(Task goal) For each line below that includes the string "brand", show the whole line.

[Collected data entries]
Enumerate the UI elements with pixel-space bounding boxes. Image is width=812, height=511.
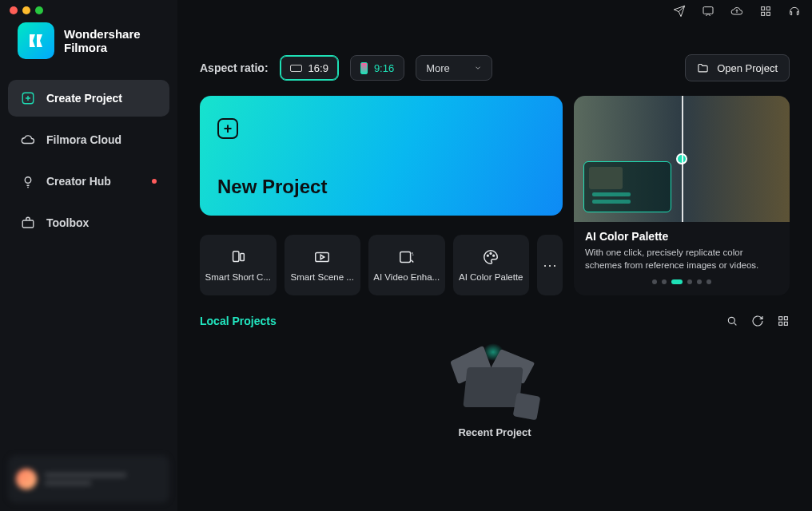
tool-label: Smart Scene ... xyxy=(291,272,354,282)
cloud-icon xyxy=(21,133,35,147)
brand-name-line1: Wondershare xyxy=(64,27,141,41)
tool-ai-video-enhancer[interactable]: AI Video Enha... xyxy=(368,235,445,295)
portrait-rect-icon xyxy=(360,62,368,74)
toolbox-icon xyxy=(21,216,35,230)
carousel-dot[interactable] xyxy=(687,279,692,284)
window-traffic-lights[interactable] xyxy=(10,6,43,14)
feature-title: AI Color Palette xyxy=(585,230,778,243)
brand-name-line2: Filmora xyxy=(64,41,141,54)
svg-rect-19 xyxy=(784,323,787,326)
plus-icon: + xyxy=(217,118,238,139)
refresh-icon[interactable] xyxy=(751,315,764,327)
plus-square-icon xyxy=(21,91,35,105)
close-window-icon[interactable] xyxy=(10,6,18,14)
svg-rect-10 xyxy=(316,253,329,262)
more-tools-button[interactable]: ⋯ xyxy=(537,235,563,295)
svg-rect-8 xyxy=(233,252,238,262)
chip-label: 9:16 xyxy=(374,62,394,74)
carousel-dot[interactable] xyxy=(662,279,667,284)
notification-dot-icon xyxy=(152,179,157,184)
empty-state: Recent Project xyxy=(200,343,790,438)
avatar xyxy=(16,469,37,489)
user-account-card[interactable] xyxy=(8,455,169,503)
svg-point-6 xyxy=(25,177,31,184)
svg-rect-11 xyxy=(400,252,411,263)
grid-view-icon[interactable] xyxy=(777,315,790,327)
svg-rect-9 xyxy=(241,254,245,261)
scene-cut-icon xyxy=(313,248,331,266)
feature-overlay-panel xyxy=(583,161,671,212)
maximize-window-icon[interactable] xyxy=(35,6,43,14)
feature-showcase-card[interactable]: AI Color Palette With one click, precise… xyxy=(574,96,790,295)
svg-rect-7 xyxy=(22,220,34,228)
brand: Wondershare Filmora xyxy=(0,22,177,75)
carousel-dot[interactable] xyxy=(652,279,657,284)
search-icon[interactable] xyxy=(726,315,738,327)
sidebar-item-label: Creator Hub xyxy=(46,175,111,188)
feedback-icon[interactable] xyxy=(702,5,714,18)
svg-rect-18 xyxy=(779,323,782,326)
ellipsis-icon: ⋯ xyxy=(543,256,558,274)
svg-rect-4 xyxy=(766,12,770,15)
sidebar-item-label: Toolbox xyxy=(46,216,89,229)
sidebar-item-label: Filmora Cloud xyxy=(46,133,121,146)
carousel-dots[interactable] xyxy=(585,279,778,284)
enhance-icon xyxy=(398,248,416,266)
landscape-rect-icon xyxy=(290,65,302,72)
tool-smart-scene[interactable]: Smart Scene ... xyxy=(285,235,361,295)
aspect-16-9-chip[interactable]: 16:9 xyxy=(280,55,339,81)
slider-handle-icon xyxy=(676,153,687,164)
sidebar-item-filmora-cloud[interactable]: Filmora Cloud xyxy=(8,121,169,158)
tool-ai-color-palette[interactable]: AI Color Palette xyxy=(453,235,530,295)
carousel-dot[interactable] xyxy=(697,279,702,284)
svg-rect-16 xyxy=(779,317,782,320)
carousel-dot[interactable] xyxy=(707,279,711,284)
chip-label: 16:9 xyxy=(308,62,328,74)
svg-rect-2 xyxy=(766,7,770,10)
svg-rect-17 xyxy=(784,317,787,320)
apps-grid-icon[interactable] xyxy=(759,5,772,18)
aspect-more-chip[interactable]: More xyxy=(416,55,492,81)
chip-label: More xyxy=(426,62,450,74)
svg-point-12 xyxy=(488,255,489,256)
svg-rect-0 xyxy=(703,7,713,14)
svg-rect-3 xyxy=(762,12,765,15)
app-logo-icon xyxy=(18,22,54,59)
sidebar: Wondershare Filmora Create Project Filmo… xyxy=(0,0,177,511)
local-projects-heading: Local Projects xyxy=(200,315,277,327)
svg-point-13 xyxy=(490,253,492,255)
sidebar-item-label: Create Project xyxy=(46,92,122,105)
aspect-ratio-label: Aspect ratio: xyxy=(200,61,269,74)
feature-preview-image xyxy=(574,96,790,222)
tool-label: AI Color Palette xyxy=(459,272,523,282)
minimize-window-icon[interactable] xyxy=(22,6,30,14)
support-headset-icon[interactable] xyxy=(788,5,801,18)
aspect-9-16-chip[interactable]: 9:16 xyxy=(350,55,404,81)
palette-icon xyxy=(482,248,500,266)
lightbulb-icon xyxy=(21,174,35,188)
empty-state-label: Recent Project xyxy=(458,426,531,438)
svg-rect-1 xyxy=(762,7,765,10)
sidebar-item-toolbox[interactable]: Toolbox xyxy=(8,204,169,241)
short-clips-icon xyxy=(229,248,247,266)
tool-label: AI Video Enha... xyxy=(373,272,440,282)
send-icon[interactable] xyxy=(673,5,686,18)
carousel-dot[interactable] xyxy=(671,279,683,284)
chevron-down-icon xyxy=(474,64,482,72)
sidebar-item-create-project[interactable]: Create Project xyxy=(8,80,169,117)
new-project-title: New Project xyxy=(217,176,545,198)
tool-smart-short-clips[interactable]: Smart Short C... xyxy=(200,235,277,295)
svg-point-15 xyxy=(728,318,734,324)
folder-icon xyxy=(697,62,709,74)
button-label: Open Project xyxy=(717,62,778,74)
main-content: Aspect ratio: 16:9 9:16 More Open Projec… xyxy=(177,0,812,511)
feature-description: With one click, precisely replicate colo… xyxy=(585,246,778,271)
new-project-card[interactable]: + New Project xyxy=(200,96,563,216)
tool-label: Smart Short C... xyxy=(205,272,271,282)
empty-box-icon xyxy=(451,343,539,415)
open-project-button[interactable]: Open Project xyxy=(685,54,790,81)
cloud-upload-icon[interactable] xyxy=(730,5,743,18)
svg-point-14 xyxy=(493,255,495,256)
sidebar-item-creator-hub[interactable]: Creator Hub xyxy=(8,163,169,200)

(Result below)
brand-name-line1: Wondershare xyxy=(64,27,141,41)
brand-name-line2: Filmora xyxy=(64,41,141,54)
brand: Wondershare Filmora xyxy=(0,22,177,75)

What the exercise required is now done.